- The paper introduces a reinforcement learning framework that significantly improves complex reasoning evaluations over standard SFT methods.
- It employs group relative policy optimization and tailored reward design to boost key metrics like precision, recall, and F1 scores.
- Results show that JudgeLRM reduces bias and achieves consistent performance across diverse, reasoning-intensive tasks compared to baselines.
JudgeLRM: Large Reasoning Models as a Judge
This essay explores the implementation and evaluation of "JudgeLRM: Large Reasoning Models as a Judge," which investigates the use of LLMs as autonomous evaluators in scenarios requiring intricate reasoning. JudgeLRM aims to enhance judgment tasks by leveraging reinforcement learning (RL) to address the limitations of supervised fine-tuning (SFT) in high-reasoning demand domains.
Introduction
The traditional approach of using LLMs such as JudgeLM and PandaLM for evaluation is hindered by their inability to handle complex reasoning efficiently. This work questions whether LLM judges genuinely benefit from improved reasoning abilities. The researchers discover an inverse trend between SFT performance enhancements and tasks requiring reasoning.
JudgeLRM introduces RL with judge-wise, outcome-driven rewards to address these challenges. This model employs structured reasoning approaches and reveals a significant improvement over existing models such as GPT-4 and DeepSeek-R1, especially in tasks demanding deeper reasoning capabilities.
Methodology
Reward Design and RL Training
JudgeLRM's innovation lies in using a sophisticated reward model tailored for judge tasks. This model integrates both structural and content-based rewards, focusing on proper formatting, accurate alignment with ground truth, and levels of reasoning confidence. The inclusion of these elements promotes structured thinking and accurate scoring, distinguishing it from simpler SFT-based models.
The RL training employs Group Relative Policy Optimization (GRPO), which normalizes advantages within judgment groups to ensure stable training even when tasks are of varying difficulty or subject matter.
Figure 1: Judgment performance improvement vs. reasoning requirement across domain; a negative trend highlights the limitations of SFT alone.
Experimental Setup
Benchmarking against datasets like JudgeLM (GPT-4 annotations) and PandaLM (human annotations), JudgeLRM is rigorously tested. The datasets cover a wide range of topics to validate versatility across various reasoning demands. Moreover, the models are evaluated on metrics like agreement, precision, recall, and F1 score, establishing a comprehensive view of performance.
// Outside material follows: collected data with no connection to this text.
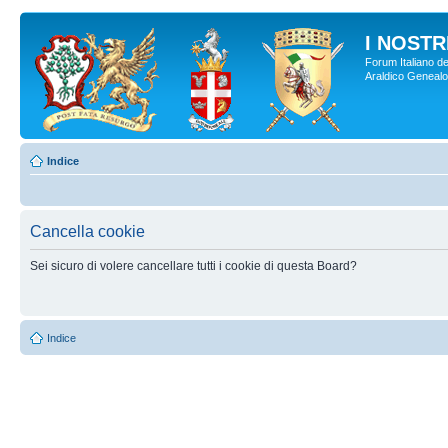
I NOSTRI
Forum Italiano de
Araldico Genealogi
Indice
Cancella cookie
Sei sicuro di volere cancellare tutti i cookie di questa Board?
Indice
Figure 2: Performance improvements of JudgeLRM-7B over Qwen2.5-7B-Instruct-Judge-SFT in reasoning-intensive tasks.
Results and Discussion
JudgeLRM-7B demonstrates significant F1 score improvements, surpassing its competitors, especially on tasks with higher reasoning requirements. The model's success is attributed to its enhanced capacity to manage reasoning-heavy evaluations effectively.
Ablation and Reliability Studies
Ablation studies reveal the positive impact of comprehensive reward components, confirming the model's robustness and its dependency on incentives for accurate judgment. The length of responses during training correlates with thinking processes, although simply promoting longer responses without context can degrade performance.
Reliability is scrutinized by analyzing model consistency when answer positions are altered, with JudgeLRM showing reduced bias and improved consistency compared to its base models.

Figure 3: Response length correlation in JudgeLRM-3B and JudgeLRM-7B over training steps, indicating adjustment in thinking and answering strategies.
Conclusion
JudgeLRM exemplifies the potential of using RL to overcome SFT limitations, emphasizing judgment tasks' inherent reasoning-intensive nature. The developed framework highlights the structured reasoning path necessary for effective evaluation, suggesting future directions for large reasoning models that emphasize rigor and reliability in their judgment capabilities. This work exemplifies a strategic leap towards autonomous evaluations, potentially transforming various domains where judgments are crucial.